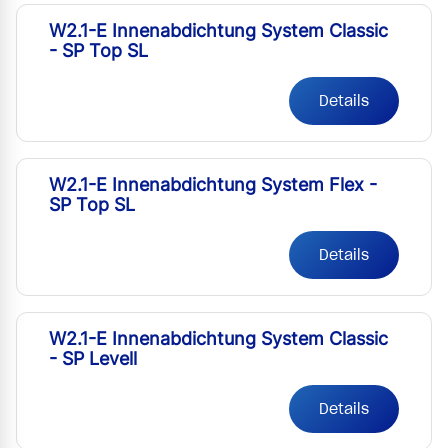
W2.1-E Innenabdichtung System Classic
- SP Top SL
Details
W2.1-E Innenabdichtung System Flex -
SP Top SL
Details
W2.1-E Innenabdichtung System Classic
- SP Levell
Details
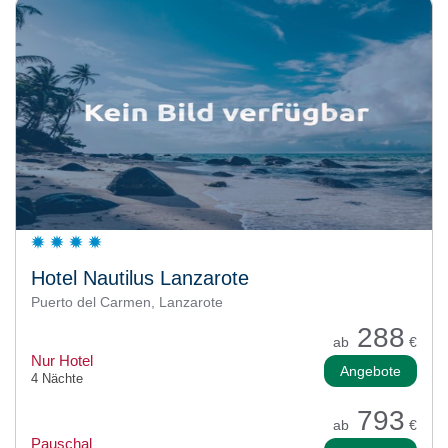
Hotel Nautilus Lanzarote
Puerto del Carmen, Lanzarote
288
ab
€
Nur Hotel
Angebote
4 Nächte
793
ab
€
Pauschal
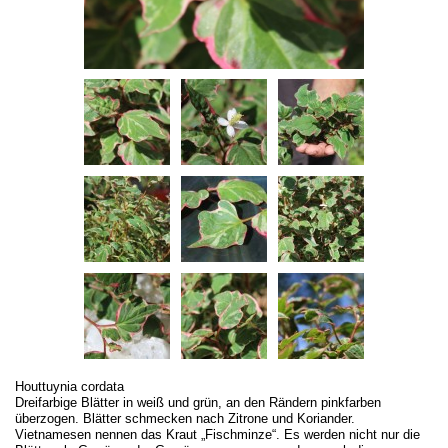
Houttuynia cordata
Dreifarbige Blätter in weiß und grün, an den Rändern pinkfarben
überzogen. Blätter schmecken nach Zitrone und Koriander.
Vietnamesen nennen das Kraut „Fischminze“. Es werden nicht nur die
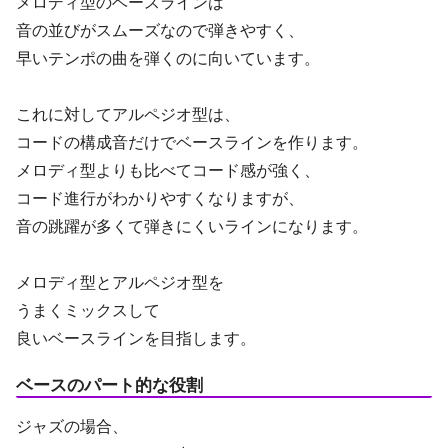
メロディ型のベースラインは
音の並びがスムーズなので弾きやすく、
早いテンポの曲を弾くのに向いています。
これに対してアルペジオ型は、
コードの構成音だけでベースラインを作ります。
メロディ型よりも比べてコード感が強く、
コード進行がわかりやすくなりますが、
音の跳躍が多くて弾きにくいラインになります。
メロディ型とアルペジオ型を
うまくミックスして
良いベースラインを目指します。
ベースのパート的な役割
ジャズの場合、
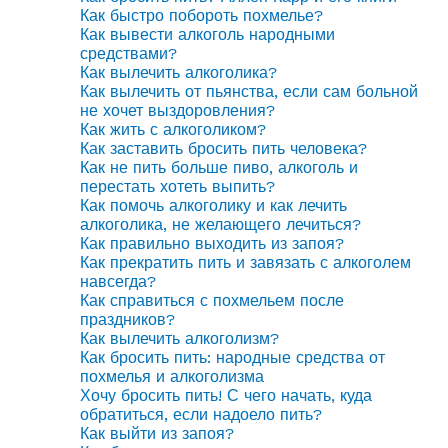
Как быстро побороть похмелье?
Как вывести алкоголь народными
средствами?
Как вылечить алкоголика?
Как вылечить от пьянства, если сам больной
не хочет выздоровления?
Как жить с алкоголиком?
Как заставить бросить пить человека?
Как не пить больше пиво, алкоголь и
перестать хотеть выпить?
Как помочь алкоголику и как лечить
алкоголика, не желающего лечиться?
Как правильно выходить из запоя?
Как прекратить пить и завязать с алкоголем
навсегда?
Как справиться с похмельем после
праздников?
Как вылечить алкоголизм?
Как бросить пить: народные средства от
похмелья и алкоголизма
Хочу бросить пить! С чего начать, куда
обратиться, если надоело пить?
Как выйти из запоя?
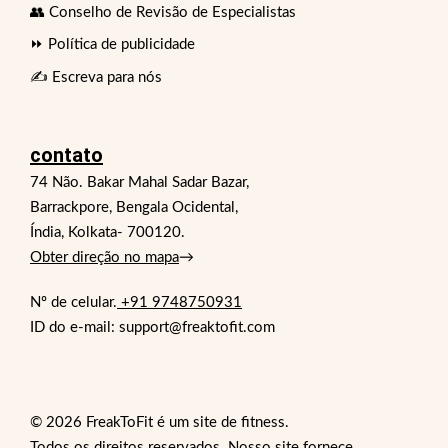
👥 Conselho de Revisão de Especialistas
⏩ Política de publicidade
✍️ Escreva para nós
contato
74 Não. Bakar Mahal Sadar Bazar,
Barrackpore, Bengala Ocidental,
Índia, Kolkata- 700120.
Obter direção no mapa
→
Nº de celular.
+91 9748750931
ID do e-mail: support@freaktofit.com
© 2026 FreakToFit é um site de fitness.
Todos os direitos reservados. Nosso site fornece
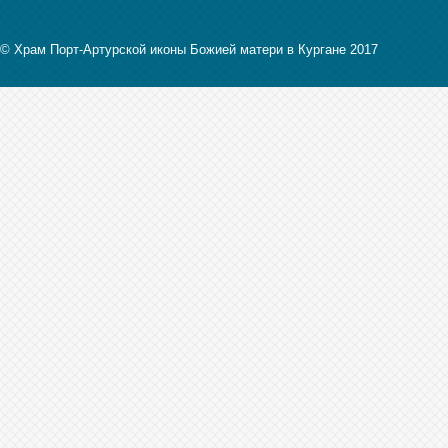
© Храм Порт-Артурской иконы Божией матери в Кургане 2017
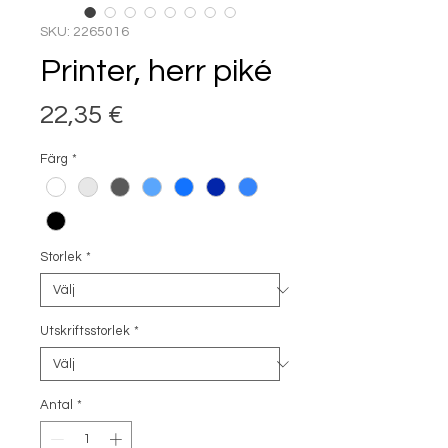
SKU: 2265016
Printer, herr piké
Pris
22,35 €
Färg
*
Storlek
*
Utskriftsstorlek
*
Antal
*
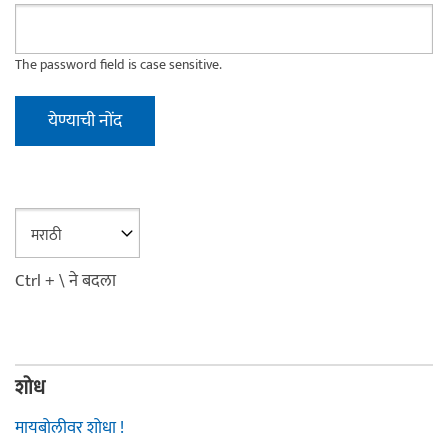
The password field is case sensitive.
Ctrl + \ ने बदला
शोध
मायबोलीवर शोधा !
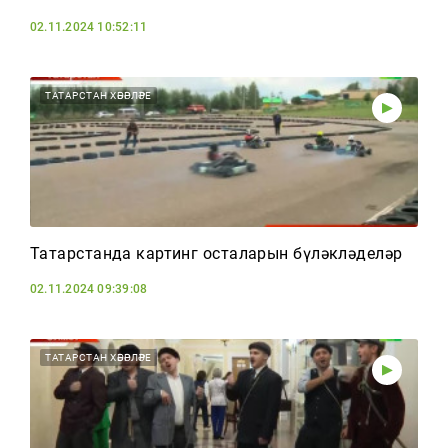
02.11.2024 10:52:11
ТАТАРСТАН ХӘБӘРЛӘРЕ
Татарстанда картинг осталарын бүләкләделәр
02.11.2024 09:39:08
ТАТАРСТАН ХӘБӘРЛӘРЕ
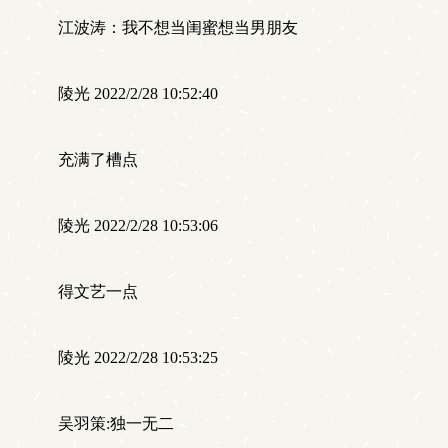
江波涛：我不想当闺蜜想当男朋友
陵光 2022/2/28 10:52:40
充满了槽点
陵光 2022/2/28 10:53:06
得文艺一点
陵光 2022/2/28 10:53:25
吴羽策:独一无二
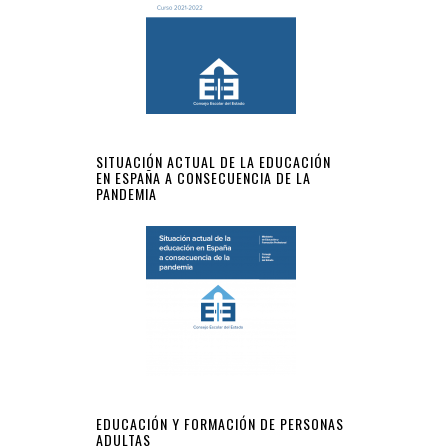
SITUACIÓN ACTUAL DE LA EDUCACIÓN
EN ESPAÑA A CONSECUENCIA DE LA
PANDEMIA
EDUCACIÓN Y FORMACIÓN DE PERSONAS
ADULTAS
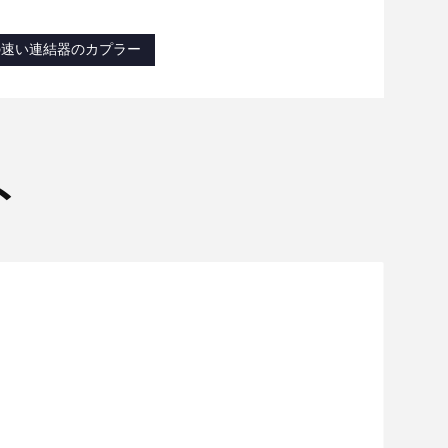
の速い連結器のカプラー
ト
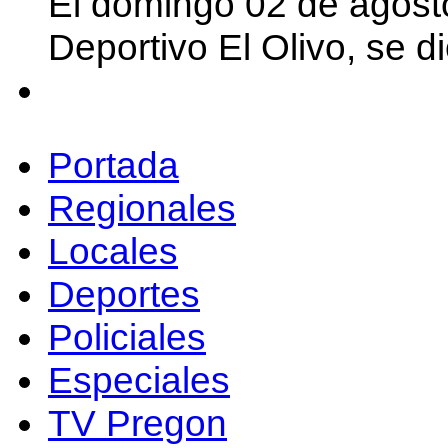
El domingo 02 de agost
Deportivo El Olivo, se d
Portada
Regionales
Locales
Deportes
Policiales
Especiales
TV Pregon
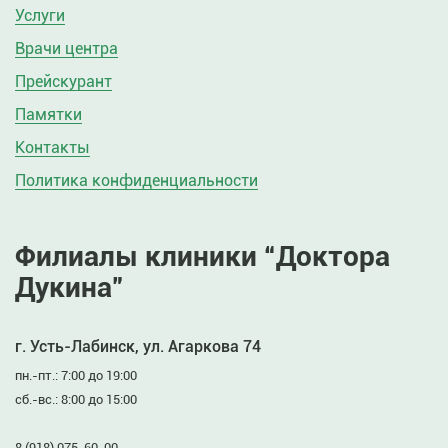
Услуги
Врачи центра
Прейскурант
Памятки
Контакты
Политика конфиденциальности
Филиалы клиники “Доктора
Дукина”
г. Усть-Лабинск, ул. Агаркова 74
пн.-пт.: 7:00 до 19:00
сб.-вс.: 8:00 до 15:00
8 (918) 075-60-00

━━━━━━━━━━━━━━━━━━━━━━━━━━━━━━

__Requirement__: In the entries above, count each line that holds "бросить". Give the total and nothing else.

__Result for this exercise__: 3